Search code examples
datetimepandasindexingdataframecorrupt

Pandas Dataframe Datetime Indices Concat/Merge/Join corrupts index order


Consider 2 .csv files containing waterlevel data with a DateTime index. Can be dowloaded from: https://www.dropbox.com/sh/50zaz9ore00j7rp/AAA2MhNrNMRImoSBWWcUBNp4a?dl=0

Imported as follows:

pbn61 = pd.read_csv('3844_61.csv, 
                                 index_col = 0, 
                                 delimiter = ';', 
                                 dayfirst = True, 
                                 usecols = ['Datumtijd','DisplayWaarde']
                   )

Same for the 2nd file. Global variable 'pbn65'.

Now I want to merge these 2 DataFrames such that I can plot both dataseries in one graph. Reason for this is that I have about 50 of these files and neither of them have the same starting date and/or time. So merging some will greatly reduce the amount of graphs I end up with.

Now I only want the data that is available in both series, since only then the data becomes relevant for research. Therefore I use the following code(s):

pbn65.columns = ['DisplayWaarde2']

result1 = pd.merge(pbn61,pbn65, left_index = True, right_index = True, how='inner')
result2 = pbn65.join(pbn61, how = 'inner')

pd.set_option('max_rows', 25000)
result2

I needed to rename one column in order to make sure it could join. Increased max rows to show counting error

Both ways result in the same issue. That is that the index is put in a wrong order. Now this is probably because the index is a DateTime of the form

DD-MM-YYYY HH:MM

and joining/merging causes pandas to count Decimal instead of DateTime.

Concatenating both DataFrames gives the following error:

result3 = pd.concat([pbn61,pbn65], axis = 1, join = 'inner')
result3

Shape of passed values is (2, 20424), indices imply (2, 19558)

Which is exactly the length of the resulting DataFrame using merge/join.

Is there a way around this issue?

P.S. I would like to keep a DateTime index since I need to have a time indication for evaluation.

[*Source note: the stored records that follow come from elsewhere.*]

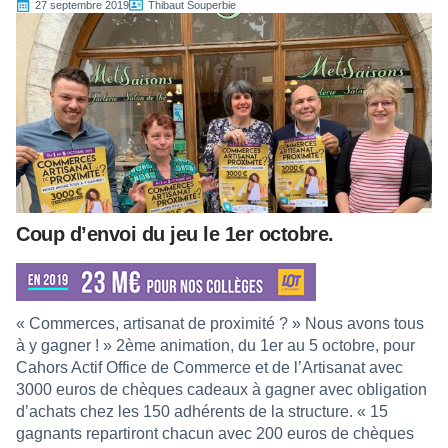
27 septembre 2019
Thibaut Souperbie
Coup d’envoi du jeu le 1er octobre.
« Commerces, artisanat de proximité ? » Nous avons tous
à y gagner ! » 2ème animation, du 1er au 5 octobre, pour
Cahors Actif Office de Commerce et de l’Artisanat avec
3000 euros de chèques cadeaux à gagner avec obligation
d’achats chez les 150 adhérents de la structure. « 15
gagnants repartiront chacun avec 200 euros de chèques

P.P.S. Most files contain duplicate indices. Trying to use index.drop_duplicate seems to do nothing.


Solution

  • Solution

    pbn61 = pd.read_csv('3844_61.csv', 
                                     index_col = 0, 
                                     delimiter = ';', 
                                     dayfirst = True, 
                                     usecols = ['Datumtijd','DisplayWaarde'],
                                     parse_dates = [0],
                       )
    
    pbn65 = pd.read_csv('3847_65.csv', 
                                     index_col = 0, 
                                     delimiter = ';', 
                                     dayfirst = True, 
                                     usecols = ['Datumtijd','DisplayWaarde'],
                                     parse_dates = [0],
                       )
    
    pbn61 = pbn61.groupby(level=0).first()
    pbn65 = pbn65.groupby(level=0).first()
    
    result = pd.concat([pbn61, pbn65], axis=1).dropna()
    

    Explanation

                                     parse_dates = [0],
    

    parse_dates specifies which column should be parsed as a date

    pbn61 = pbn61.groupby(level=0).first()
    

    this takes care of duplicate indices. drop_duplicates takes care of duplicated records.

    result = pd.concat([pbn61, pbn65], axis=1).dropna()
    

    This merges the two. I find this more intuitive. There are many ways to do this.

    Demonstration

    result.plot()
    

    enter image description here